Diagram of the improved Breadcrum architecture
Improved Breadcrum architecture. Slightly more complex, but much more capable.
  • A BullMQ worker service (wrapped as a Fastify service).
  • Two Redis instances: a volatile shared cache and a NOEVICT instance for the queue.
  • High availability, single-region Postgres server.

The Worker

The worker process is a second Fastify service that spins up a few BullMQ queue workers. These connect to a new dedicated Redis instance that tracks queued jobs and allows workers to coordinate which process takes which job.

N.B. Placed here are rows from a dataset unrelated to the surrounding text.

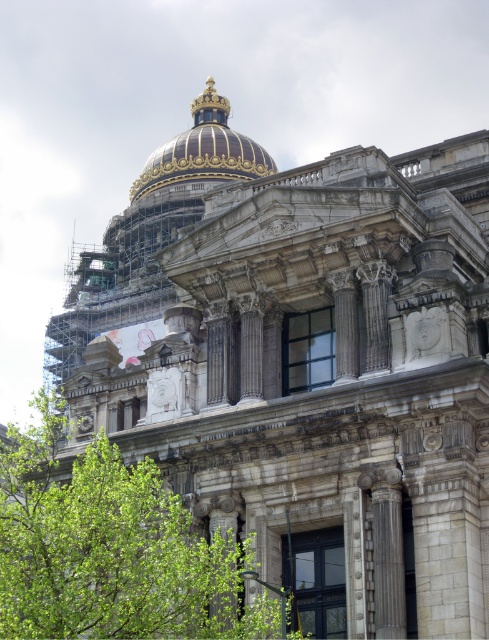 Question: Which point is closer to the camera taking this photo?

Choices:
 (A) (173, 145)
 (B) (25, 515)

Answer: (B)

Question: Is green leafy tree at center further to camera compared to goldmetallicdome at upper center?

Choices:
 (A) no
 (B) yes

Answer: (A)

Question: Is the position of green leafy tree at center more distant than that of goldmetallicdome at upper center?

Choices:
 (A) yes
 (B) no

Answer: (B)

Question: Is green leafy tree at center wider than goldmetallicdome at upper center?

Choices:
 (A) yes
 (B) no

Answer: (A)

Question: Which point is farther from the camera taking this photo?

Choices:
 (A) (172, 154)
 (B) (140, 476)

Answer: (A)

Question: Which object is farther from the camera taking this photo?

Choices:
 (A) green leafy tree at center
 (B) goldmetallicdome at upper center

Answer: (B) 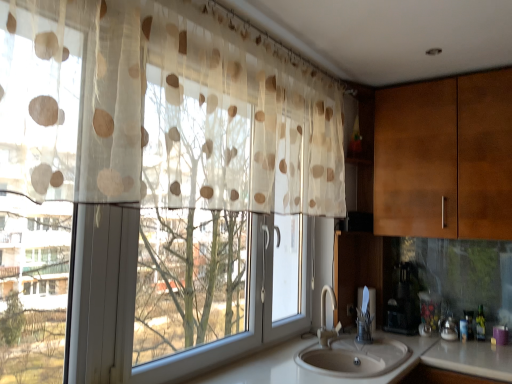 Question: From a real-world perspective, relative to wooden cabinet at right, is translucent plastic bottle at sink right vertically above or below?

Choices:
 (A) below
 (B) above

Answer: (A)

Question: Is point (479, 312) closer or farther from the camera than point (442, 233)?

Choices:
 (A) farther
 (B) closer

Answer: (A)

Question: Estimate the real-world distances between objects in this image. Which object is closer to the translucent beige polka dot curtain at left?

Choices:
 (A) translucent plastic bottle at sink right
 (B) black plastic coffee maker at lower right
 (C) wooden cabinet at right
 (D) white glossy counter top at lower center
 (E) white ceramic sink at lower center

Answer: (D)

Question: Which object is the farthest from the wooden cabinet at right?

Choices:
 (A) translucent beige polka dot curtain at left
 (B) white ceramic sink at lower center
 (C) translucent plastic bottle at sink right
 (D) black plastic coffee maker at lower right
 (E) white glossy counter top at lower center

Answer: (A) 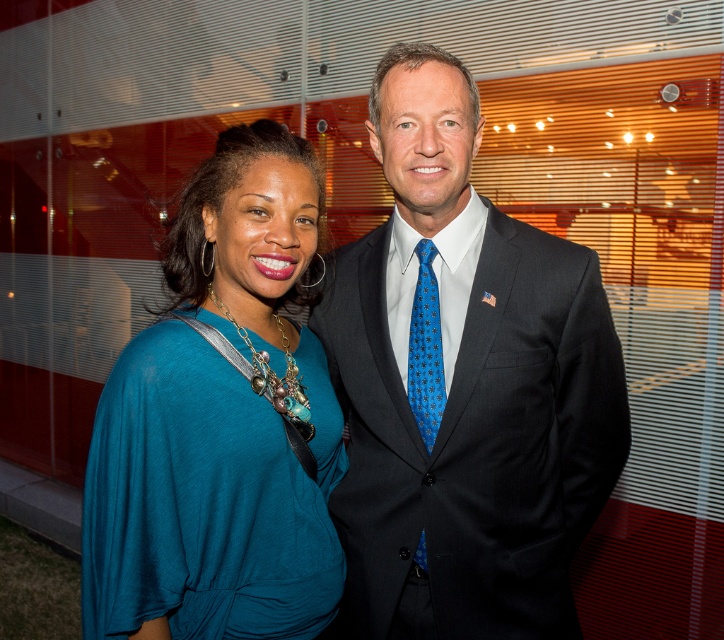 Question: Can you confirm if dark gray suit at center is positioned below teal fabric dress at center?

Choices:
 (A) yes
 (B) no

Answer: (B)

Question: Which point is closer to the camera taking this photo?

Choices:
 (A) (421, 291)
 (B) (494, 628)

Answer: (B)

Question: Which point appears closest to the camera in this image?

Choices:
 (A) (413, 227)
 (B) (164, 572)

Answer: (B)

Question: Can you confirm if dark gray suit at center is positioned above teal fabric dress at center?

Choices:
 (A) no
 (B) yes

Answer: (B)

Question: Does teal fabric dress at center have a smaller size compared to blue silk tie at center?

Choices:
 (A) yes
 (B) no

Answer: (B)

Question: Which point is farther to the camera?

Choices:
 (A) dark gray suit at center
 (B) teal fabric dress at center
 (C) blue silk tie at center

Answer: (C) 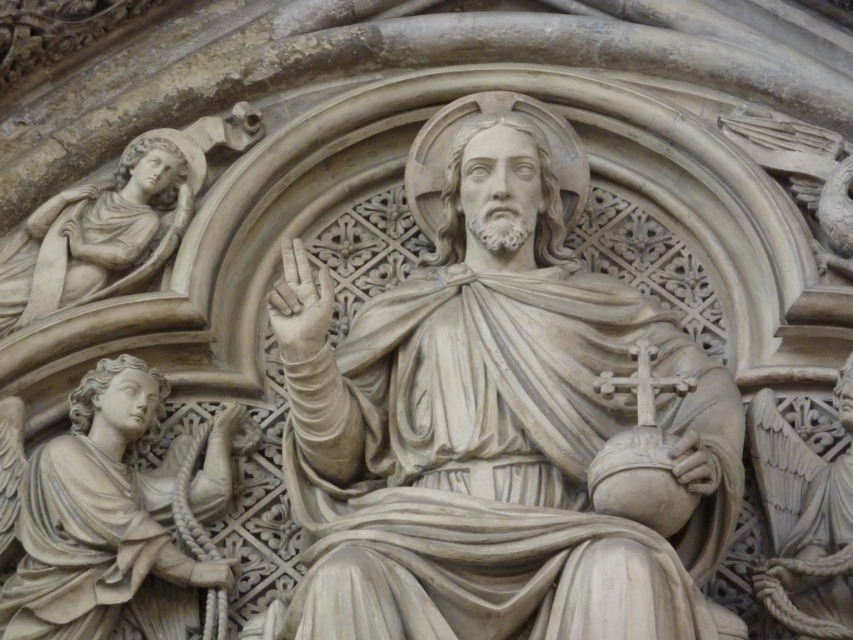 Can you confirm if white marble statue at center is taller than white marble angel at upper left?

Correct, white marble statue at center is much taller as white marble angel at upper left.

In the scene shown: Can you confirm if white marble statue at center is positioned below white marble angel at upper left?

Yes, white marble statue at center is below white marble angel at upper left.

Which is behind, point (740, 486) or point (171, 196)?

Positioned behind is point (171, 196).

You are a GUI agent. You are given a task and a screenshot of the screen. Output one action in this format:
    pyautogui.click(x=<x>, y=<y>)
    Task: Click on the white marble statue at center
    
    Given the screenshot: What is the action you would take?
    pyautogui.click(x=491, y=435)

Is the position of matte stone angel at lower left more distant than that of white marble angel at upper left?

No, matte stone angel at lower left is in front of white marble angel at upper left.

Is point (149, 372) closer to viewer compared to point (41, 205)?

Yes, it is.

The width and height of the screenshot is (853, 640). Identify the location of matte stone angel at lower left. (97, 516).

The width and height of the screenshot is (853, 640). Describe the element at coordinates (97, 516) in the screenshot. I see `matte stone angel at lower left` at that location.

In the scene shown: Measure the distance between matte stone angel at lower left and camera.

matte stone angel at lower left and camera are 73.92 meters apart.

What are the coordinates of `matte stone angel at lower left` in the screenshot? It's located at (97, 516).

Async task queues are nothing new. You put details about a “job” into a queue, and a worker picks up the job as soon as possible. They offer many useful features that make processing tasks and jobs easier to reason about:

  • Durability
    • If a worker dies during a job, the job queue notices and can retry the job on the next available worker according to configurable rules.
  • Scalability
    • Spinning up new workers is easy and increases throughput and parallelism. If falling behind, just scale up by adding workers.
  • Scheduling
    • Jobs can be scheduled based on dates and time offsets. Implementing features like “retry when this video goes live” becomes a trivial, reliable scheduling task in the work queue.
  • Asynchronous processing
    • API endpoints can support long-running tasks without holding HTTP connections open, and the Job IDs used to track work pair perfectly with asynchronous API endpoint patterns.
  • Progress awareness
    • Job workers can report progress at the individual job level.
  • Observability
    • The queue system includes built-in observability tools to monitor queue progress. It also tracks completed and failed job history for later investigation.
  • High elasticity
    • Workers can scale to zero when no work is pending and wake up when needed. Large jobs can dynamically provision more expensive resources and release them when finished.
Screenshot of Bullboard
BullMQ ships with drop-in tools that allow queue operators to inspect the state of the queue.

With distributed queues, you can handle almost any workload exposed through an API. Now that Breadcrum has this capability, we can start tackling more challenging features like inserting scheduled videos into your feeds when they become available, rather than requiring the user to manually create an episode. Downloading large chunked HLS video playlists, re-muxing them into podcast-friendly formats, and uploading to affordable cloud hosting also becomes feasible with a work queue.

More importantly, the API server is doing less heavy lifting and is at lower risk of running out of memory on large jobs.

Shared Cache

The second Redis instance serves the original role: a place to store shared cache values. Now that there are two servers (web and worker), it’s advantageous to store cached values in a way that both can read and write. This is important if either service needs to scale up and requires a form of ‘shared memory’ between instances. It’s also useful for sharing expensive chunks of work between services, like looking up short-lived media URLs.

A Workspace Appears

Snapshot of dependency graph
Breadcrum now has two dependent processes with shared code in the middle.

With the additional complexity of managing two services that operate in lockstep, Breadcrum has adopted an npm workspaces pattern. Monorepos/workspaces have advantages and disadvantages that are out of scope for this post, but one way to think of them is they let you work on multiple independent packages that depend on common parts without a module publishing step in between. To get this advantage, everything has to work out of a single repository.

TS-in-JS

Finally, Breadcrum has adopted TS-in-JS patterns. It’s not fully passing type checks yet, but the tooling is set up and in use during development. This setup provides the advantages of TypeScript without the hassle or confusion of a build step. The cost of TypeScript builds is non-trivial, with a new category of VC-funded startup products dedicated to easing this pain. Breadcrum does not have the budget for that cost, so TS-in-JS avoids it by accepting a slightly less expressive syntax in favor of everything working by default.

Conclusion

These architectural improvements will serve as the foundation to reliably deliver the next wave of features on the Breadcrum roadmap.